A presidente Leila Pereira defendeu, em diferentes ocasiões, que milhares de torcedores vão ao estádio com desconto nos ingressos porque são sócios do Avanti, programa que amealha quase 200 mil associados. Em 2023, apenas 10% de 1,2 milhões dos torcedores que assistiram a alguma das 35 partidas do Palmeiras em casa pagaram o valor cheio da entrada.
A empresária, que tenta ser reeleita para mais três anos no cargo mais proeminente do Palmeiras, argumenta que o programa de sócio-torcedor palmeirense concede descontos significativos e até gratuidade em alguns planos, como o ouro, que custa R$ 145 por mês. Ela diz não ser possível reduzir os valores das entradas porque a bilheteria é receita importante para formar um elenco competitivo e vencedor. “O investimento num time como o do Palmeiras é de milhões, então a conta não bate”.

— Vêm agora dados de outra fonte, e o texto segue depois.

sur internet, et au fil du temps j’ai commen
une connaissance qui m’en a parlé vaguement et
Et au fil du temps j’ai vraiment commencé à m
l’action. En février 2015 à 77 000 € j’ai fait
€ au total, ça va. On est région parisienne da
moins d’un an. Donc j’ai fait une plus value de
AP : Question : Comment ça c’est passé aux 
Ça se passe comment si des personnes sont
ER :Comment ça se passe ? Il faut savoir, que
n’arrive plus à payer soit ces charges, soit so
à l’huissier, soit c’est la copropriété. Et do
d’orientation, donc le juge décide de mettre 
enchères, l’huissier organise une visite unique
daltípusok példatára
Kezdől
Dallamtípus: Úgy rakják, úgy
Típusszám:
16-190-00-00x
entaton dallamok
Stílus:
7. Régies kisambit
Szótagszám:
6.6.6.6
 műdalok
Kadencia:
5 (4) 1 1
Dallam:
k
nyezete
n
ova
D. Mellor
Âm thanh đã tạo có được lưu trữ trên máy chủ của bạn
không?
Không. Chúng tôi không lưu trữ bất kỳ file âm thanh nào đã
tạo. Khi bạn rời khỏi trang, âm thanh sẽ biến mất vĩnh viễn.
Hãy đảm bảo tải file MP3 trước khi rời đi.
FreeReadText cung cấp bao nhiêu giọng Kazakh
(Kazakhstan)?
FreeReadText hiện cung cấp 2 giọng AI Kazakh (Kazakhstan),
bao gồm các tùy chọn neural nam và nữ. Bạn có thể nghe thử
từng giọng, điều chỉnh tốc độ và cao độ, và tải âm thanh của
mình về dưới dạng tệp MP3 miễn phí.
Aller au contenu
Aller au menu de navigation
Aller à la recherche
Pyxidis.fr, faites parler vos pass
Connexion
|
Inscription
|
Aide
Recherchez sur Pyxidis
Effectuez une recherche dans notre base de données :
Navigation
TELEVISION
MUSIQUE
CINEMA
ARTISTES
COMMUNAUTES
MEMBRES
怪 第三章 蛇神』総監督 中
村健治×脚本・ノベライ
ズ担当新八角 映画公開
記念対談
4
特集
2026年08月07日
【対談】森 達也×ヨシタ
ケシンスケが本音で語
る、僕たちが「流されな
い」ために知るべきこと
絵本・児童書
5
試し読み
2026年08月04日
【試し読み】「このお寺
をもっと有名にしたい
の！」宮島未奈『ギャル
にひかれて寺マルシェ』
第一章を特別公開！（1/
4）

Pensamento contrário ao da presidente tem Felipe Giocondo, um dos fundadores do Ocupa Palestra, grupo que advoga por ingressos a valores populares, conselheiro do Palmeiras e quarto vice-presidente na chapa de Savério Orlandi, adversário de Leila Pereira na eleição presidencial do próximo dia 24. Sua avaliação é de que é possível desenhar uma engenheira financeira que concilie um estádio lucrativo que impulsione a receita e não afaste o torcedor sem condição financeira de ser sócio do Avanti.
Mais do que pensar numa conta fria de quanto é o ingresso dentro do plano do Avanti, temos que pensar que o estádio tem que ser setorizado pensando na diversidade da população, ter um setor popular de 3, 4 ou 5 mil lugares atrelado à alguma forma de verificação da capacidade financeira da pessoa.
Felipe Giocondo, conselheiro do Palmeiras
“Com o CadÚnico, do governo federal, por exemplo, se resolve o problema de ingresso barato cair na mão de quem pode pagar mais caro e, ao mesmo tempo, você ter esses 3 ou 4 mil lugares com preços menores não vai impactar no orçamento do ano. O incremento como torcida seria espetacular e a despesa, pequena”, propõe ele.
Desde o ano passado, o ingresso para entrar no estádio é o rosto dos torcedores, já que a gestão de Leila implementou o reconhecimento facial para combater o cambismo. Ocorre que, na visão de Giocondo, a medida trouxe outra barreira a uma parcela da torcida: a tecnológica.
“Não é só dinheiro que impede que a pessoa vá ao estádio. A pessoa tem que ter um celular com uma câmera razoável para fazer o cadastramento facial e tem que entender o cadastro facial. Imagina uma pessoa muito simples, pouco instruída, pode até ter o dinheiro para ir ao jogo, mas esse processo, como um todo, é distante a ela”, questiona. “Essa barreira tecnológica é uma forma de segregação”.